> _SUPPLIED INFORMATION_:

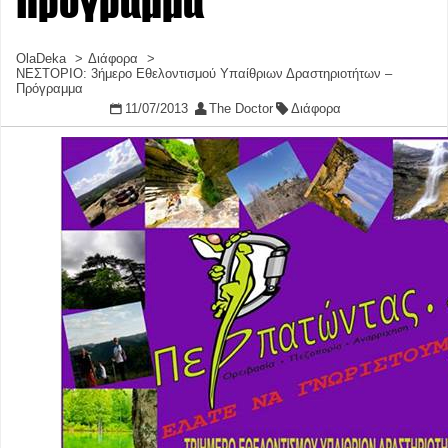
Πρόγραμμα
OlaDeka
Διάφορα
ΝΕΣΤΟΡΙΟ: 3ήμερο Εθελοντισμού Υπαίθριων Δραστηριοτήτων –
Πρόγραμμα
11/07/2013
The Doctor
Διάφορα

> _WHAT YOU NEED TO DO_:
Taking the line with "ΝΕΣΤΟΡΙΟ: 3ήμερο Εθελοντισμού" as the start and the last line of the data above as the end, write out those two lines and every line between them exactly, and only those.

> _TASK OUTPUT_:
ΝΕΣΤΟΡΙΟ: 3ήμερο Εθελοντισμού Υπαίθριων Δραστηριοτήτων –
Πρόγραμμα
11/07/2013
The Doctor
Διάφορα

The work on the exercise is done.